PART V
Conflicting Agendas
A global economic crisis has caused many governments to tighten restrictions on immigration; among them are France and Italy. In doing so, these governments have created immigration policies that are in direct conflict with their anti-trafficking agendas and pose the most significant challenge to granting victims proper treatment and services as well as investigating and prosecuting traffickers.
In Italy the conflict has resulted in a focus on the illegal status of a person, not on whether he or she is a victim of human trafficking. Illegal migrants commonly face fines and expedited deportation without proper screening to determine whether they are in fact trafficking victims. This state of affairs not only allows traffickers to evade culpability; it also creates a setting in which victims are denied proper treatment and services and are returned to nations where they may face retribution or re-trafficking. The Italian government, often commended on its victim-centric focus, has approved a security package that includes the option to deport prostitutes. Prostitution and human trafficking are not synonymous, but the uniform deportation of street prostitutes means that potential victims are not screened before deportation. The policy also treats potential victims as criminals and, by deporting them, places these persons in a position where they are at risk of re-trafficking and potential retribution by traffickers. To decrease the number of illegal immigrants in Italy, the government made an agreement with Libya that permits Italy to return and reroute boat migrants to Libya. These persons are not screened for signs of human trafficking prior to return
.
The French government has also taken measures that focus on immigration to the detriment of its anti-trafficking agenda. One population that is particularly vulnerable to human trafficking in France, and elsewhere in Europe, is the Roma ethnic group. In August 2010 the government of France began to deport Roma persons, and though, after some controversy, this was eventually stopped, it is reported that Roma continue to face discrimination. Another problematic policy issue is the transit zones
(zone d’attente)
that allow the government to treat persons physically in France as though they are outside the nation. The result is that those detained in the zones have restricted rights and face rapid deportation. Among those adversely affected by the policy are unaccompanied child trafficking victims. Border police lack screening procedures to adequately identify victims and have a history of immediately deporting these children. There are even instances where the border police have allowed traffickers to visit their child victims in detention. The zones facilitate instances of human trafficking by allowing the transport of victims to their destination or transit nation to continue without question
.
The European Court of Human Rights, which ensures compliance with EU law and rules on the interpretation and application of the treaties that establish the EU, held in the 2010 case of
Rantsev v. Cyprus and Russia
that member nations of the European Convention on Human Rights, such as France and Italy, must provide safeguards to aid and protect potential victims of human trafficking. The court held that such safeguards include a state’s immigration rules, which must address relevant concerns relating to tolerance, facilitation, or encouragement of trafficking. The anti-immigration measures by Italy and France hinder each step of the anti-trafficking process. By deporting potential victims and marginalized persons, these nations prevent not only the proper identification of victims, but also their access to proper treatment and services, and their right to be a part, if they wish, of the prosecutorial process against their traffickers
.
CHAPTER 10
Italy
Here I found true hell. A world of daily violence perpetrated by men, and by other women, and also by our own families who pretend they’re not aware, and take their part of money.

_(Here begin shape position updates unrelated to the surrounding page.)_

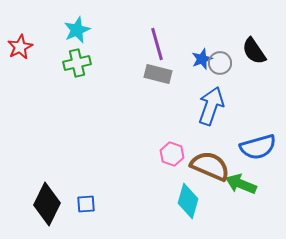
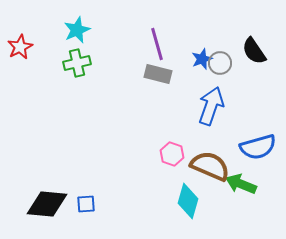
black diamond: rotated 69 degrees clockwise
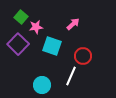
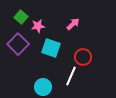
pink star: moved 2 px right, 1 px up
cyan square: moved 1 px left, 2 px down
red circle: moved 1 px down
cyan circle: moved 1 px right, 2 px down
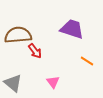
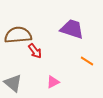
pink triangle: rotated 40 degrees clockwise
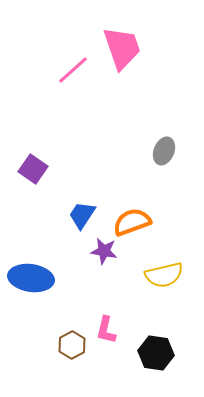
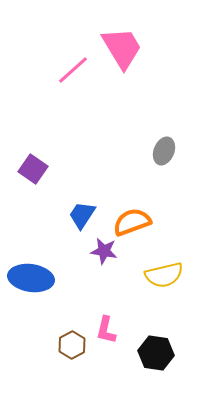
pink trapezoid: rotated 12 degrees counterclockwise
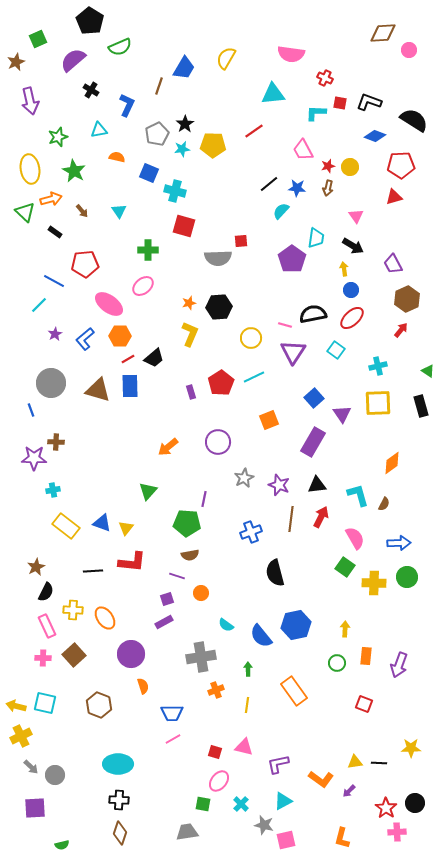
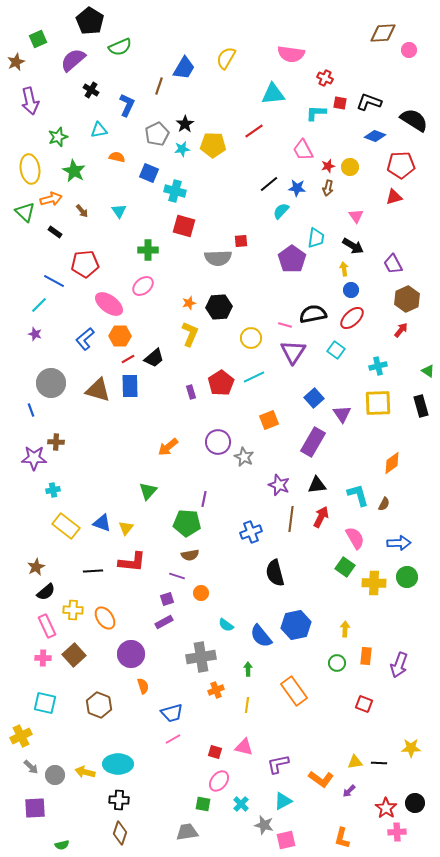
purple star at (55, 334): moved 20 px left; rotated 24 degrees counterclockwise
gray star at (244, 478): moved 21 px up; rotated 18 degrees counterclockwise
black semicircle at (46, 592): rotated 24 degrees clockwise
yellow arrow at (16, 706): moved 69 px right, 66 px down
blue trapezoid at (172, 713): rotated 15 degrees counterclockwise
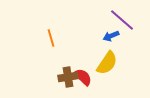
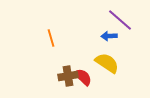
purple line: moved 2 px left
blue arrow: moved 2 px left; rotated 21 degrees clockwise
yellow semicircle: rotated 90 degrees counterclockwise
brown cross: moved 1 px up
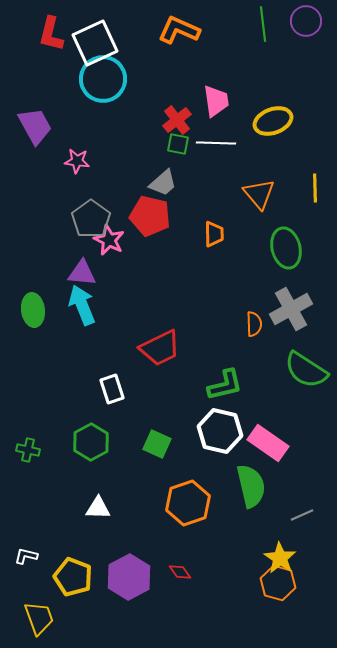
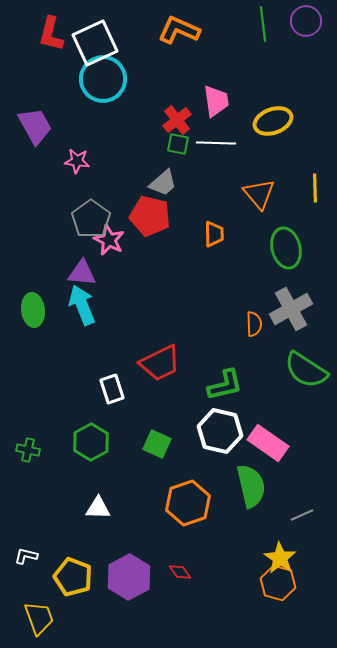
red trapezoid at (160, 348): moved 15 px down
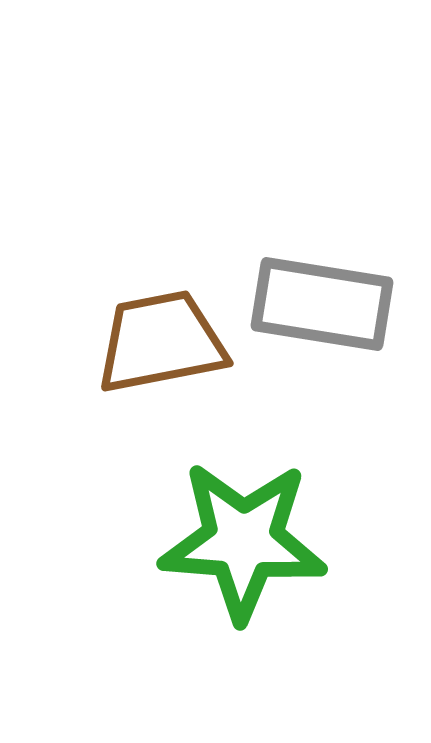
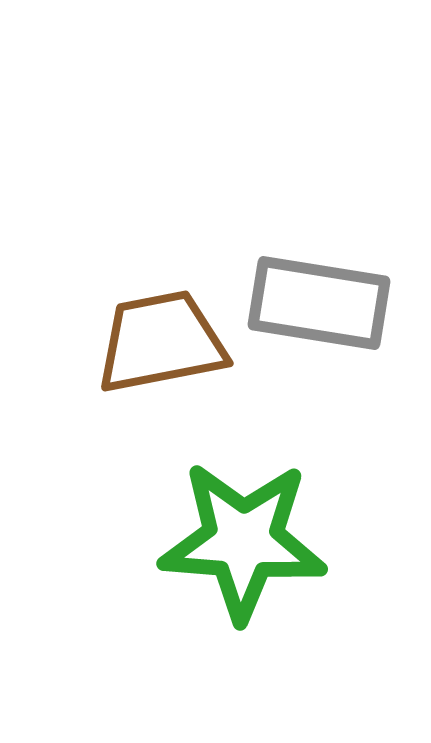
gray rectangle: moved 3 px left, 1 px up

—ISOKE AIKPITANYI, SEX-TRAFFICKING VICTIM
It is estimated that roughly 40,000 people are trafficked for commercial sexual exploitation in Italy. Trafficking cases are categorized under a variety of laws, most commonly Articles 600, 601, and 602 of the Penal Code, but determining the scope of labor versus sex trafficking is difficult as the current collection and distribution of comprehensive law enforcement data does not separate forced labor from forced prostitution convictions (UNODC, 2009a, 2009b; U.S. Department of State, 2012a).
There is a conflict between Italy’s agenda to keep out immigrants and its effort to properly aid trafficking victims. Until this conflict is resolved, foreign victims will continue to lack access to the services to which they are entitled; face arrest and deportation without a thorough investigation of whether they are trafficking victims; and be returned to their country of origin, where they may be vulnerable to retribution from their trafficker(s).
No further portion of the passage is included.